Downley House is situated in the folds of England's South Downs, occupying the site of an existing ruin. From the outset, BPR saw the project as a classic country house, one that enjoyed 'an unfolding sequence of spaces and views, composed of simple geometric forms nestling within the landscape'. The house itself is a confection of pure geometry: of circles, squares, grids and ovals, cut into a flowing landscaped garden and set against the ruined walls of the original house, 'a romantic verdant folly' that now brackets an external courtyard.
The circular arrival court leads into a tubular entrance hall that acts as a spine for the project and incorporates a dining room dubbed the 'foudre', or wine barrel. Circular staircases, roof terraces, concave walls and changing levels make for a complex interior plan, one in which the contours of the land are fully exploited in terms of views.
Craftsmanship was of the highest priority, from the carpentry down to the smallest fittings, while the mix of materials is sharply delineated, from the circular masonry wall surrounding the entrance to the gridded-oak pergola.

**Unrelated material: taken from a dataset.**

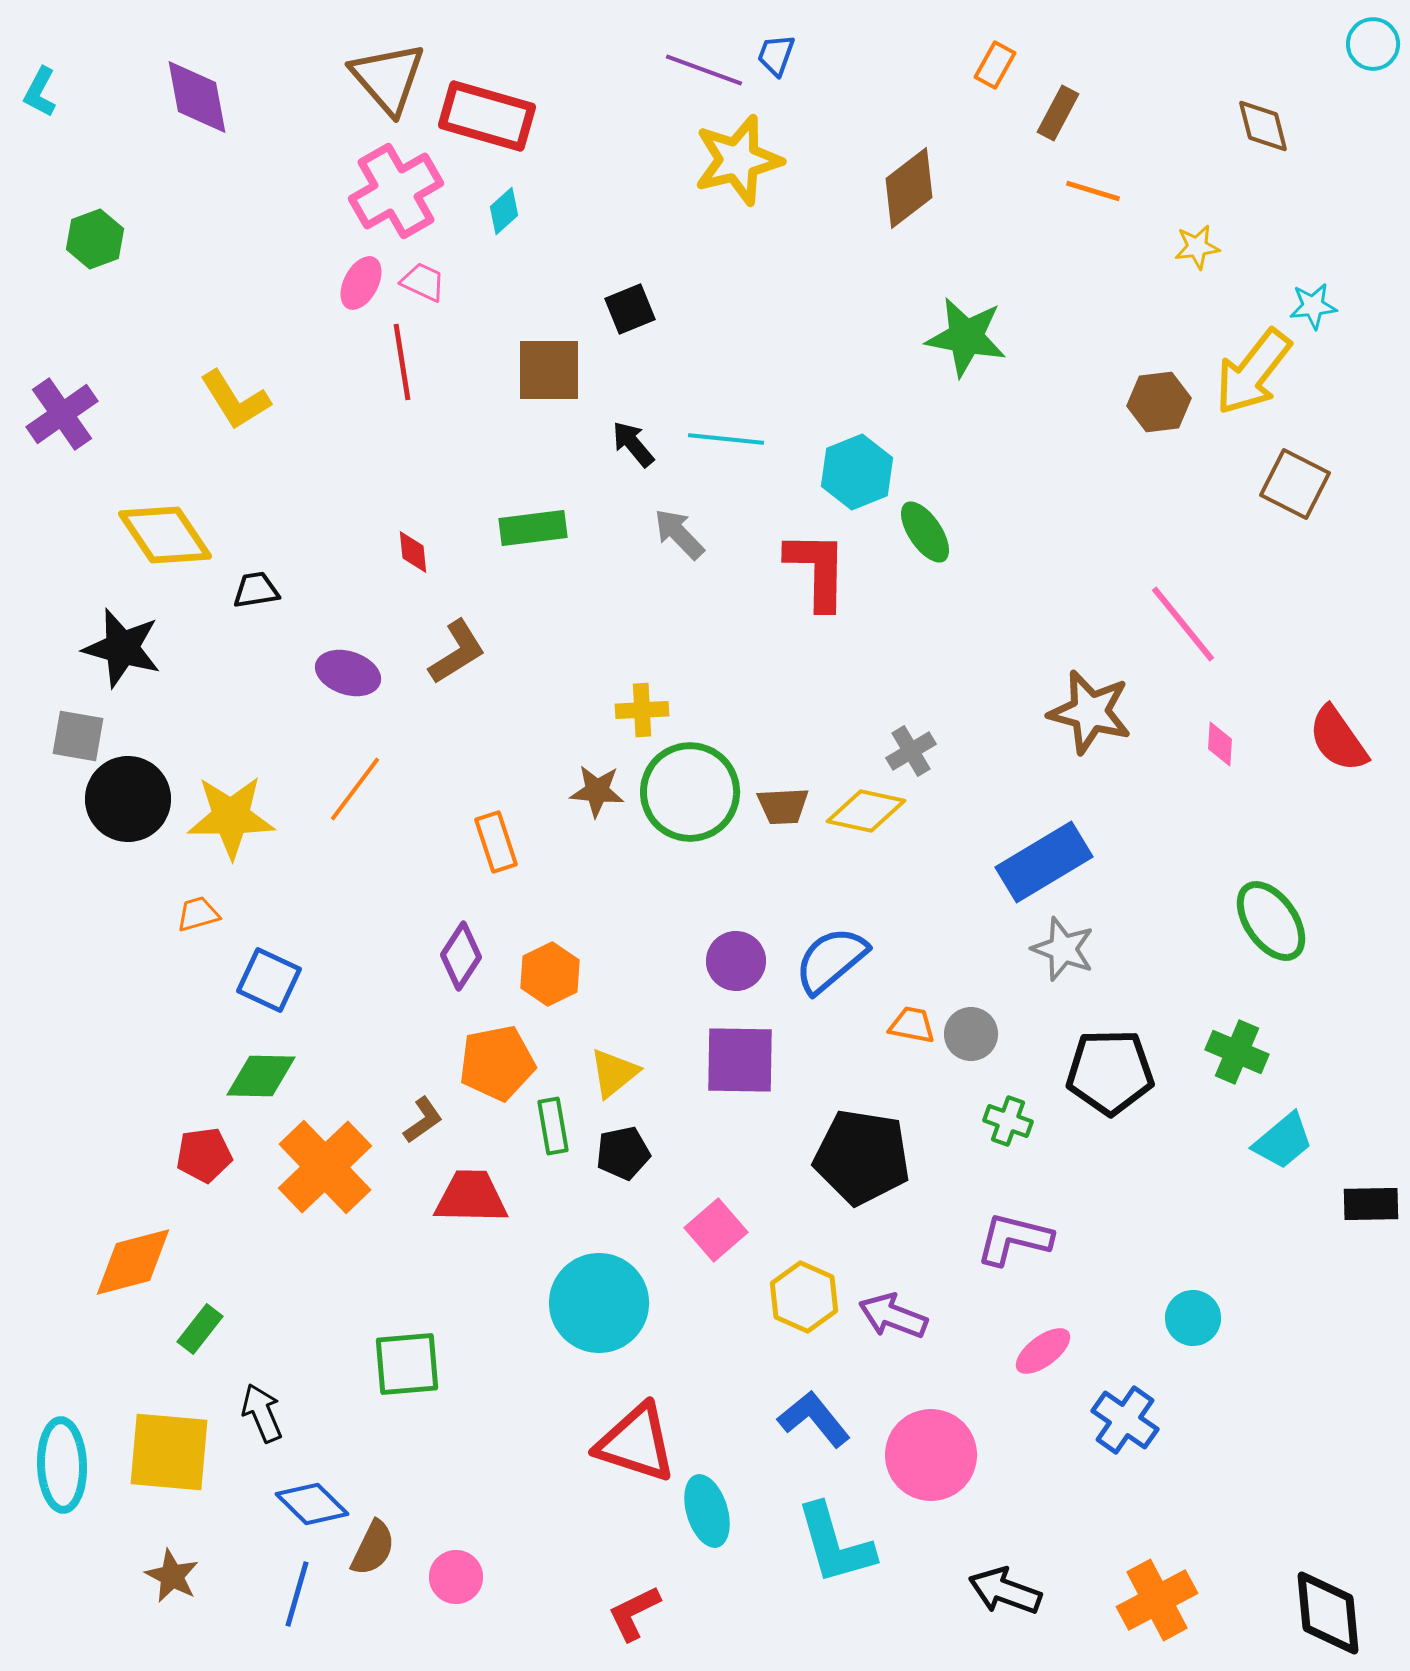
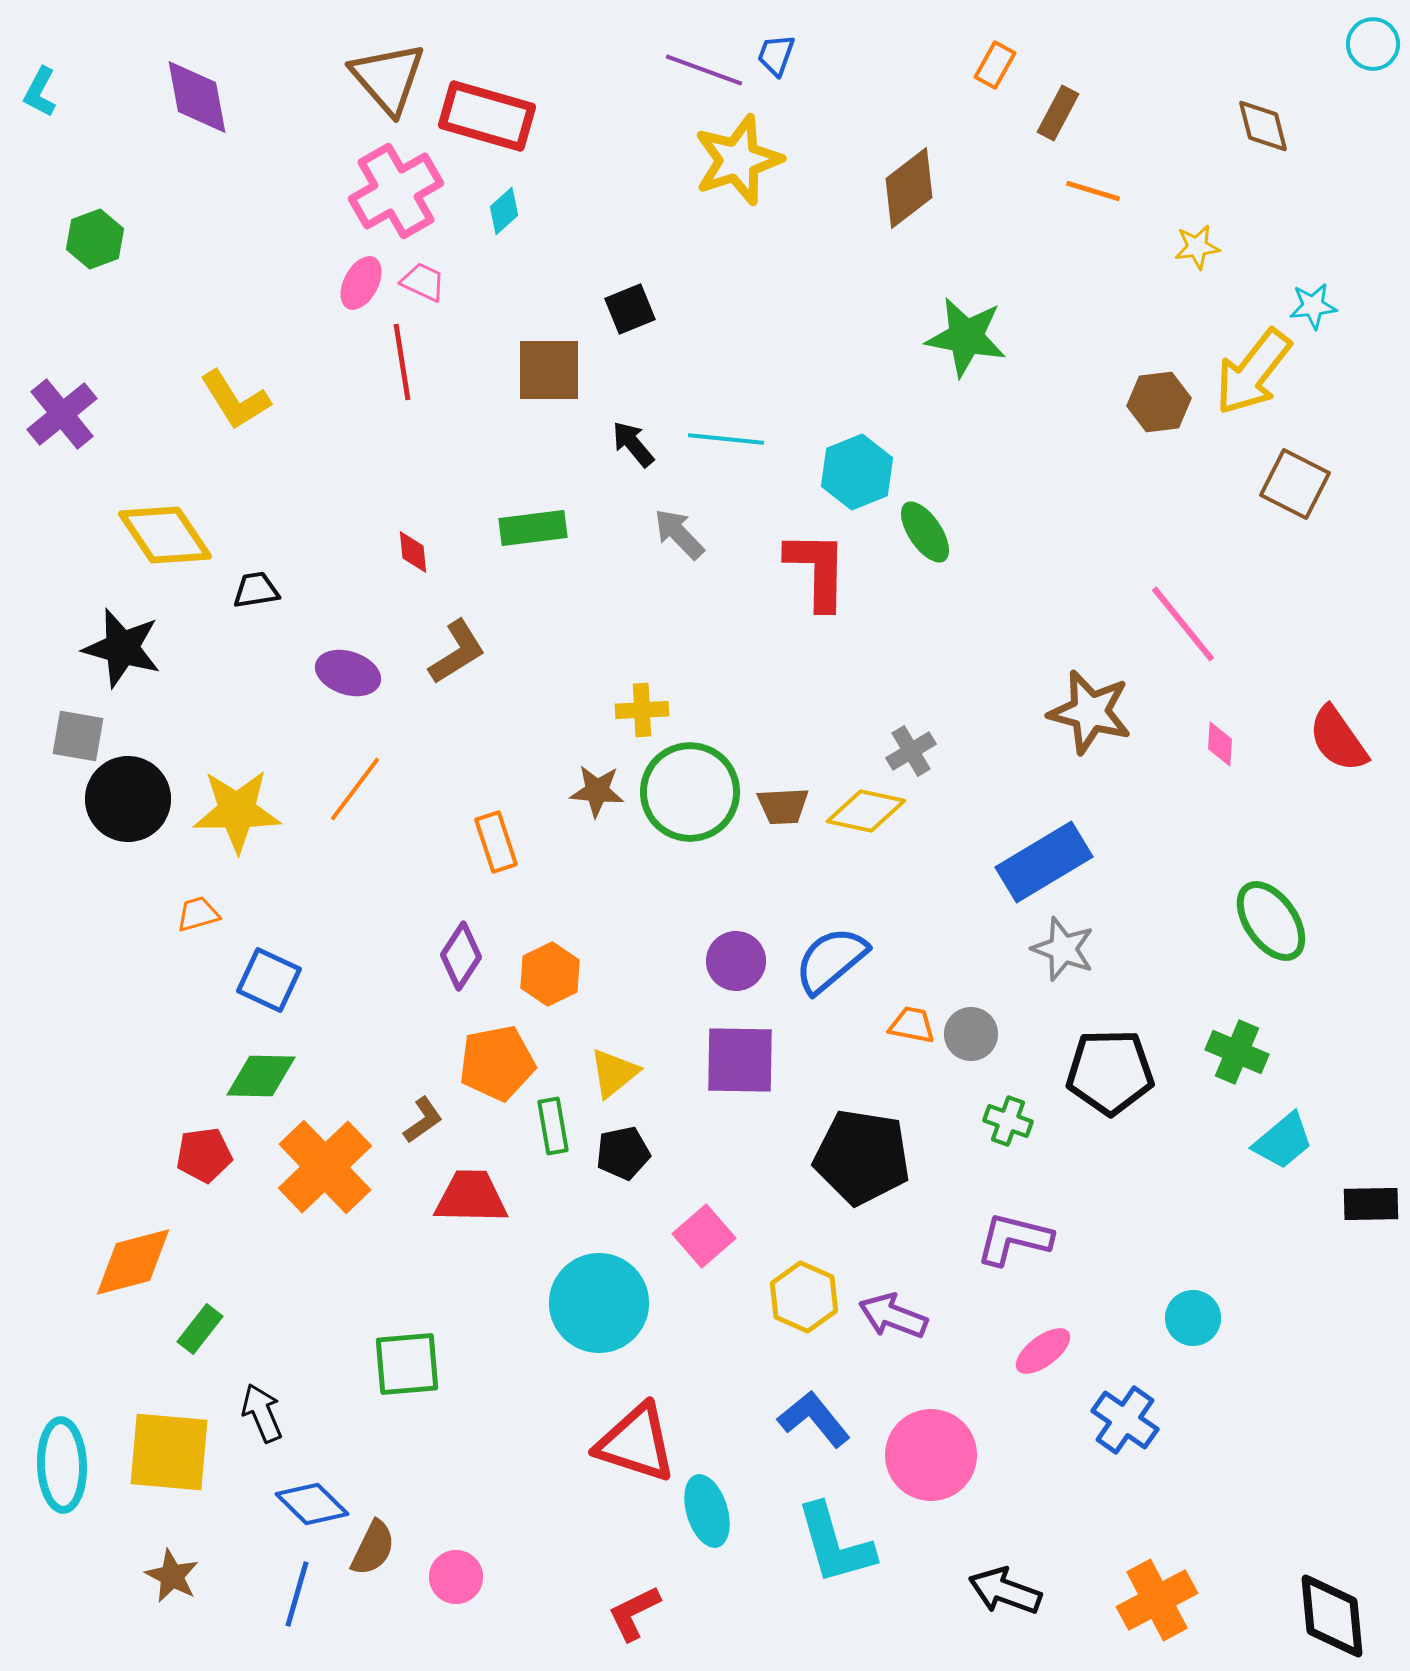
yellow star at (738, 160): rotated 4 degrees counterclockwise
purple cross at (62, 414): rotated 4 degrees counterclockwise
yellow star at (231, 817): moved 6 px right, 6 px up
pink square at (716, 1230): moved 12 px left, 6 px down
black diamond at (1328, 1613): moved 4 px right, 3 px down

Twin wings - a guest space and the main living areas - unfold from the entrance hall, allowing each part of the house to act independently of the others. Glass and timber are used extensively, accentuating the curves of the structure and revealing views out, down and across the house, while a 'green' route winds around the indoor spaces and into the garden beyond.
BPR undertook careful consultations to get required permissions - this part of the country is designated an Area of Outstanding Natural Beauty, usually the death knell for contemporary architecture. A three-year planning process culminated in success, and construction of the house, using vast prefabricated elements, took just under two years from breaking ground to final snagging.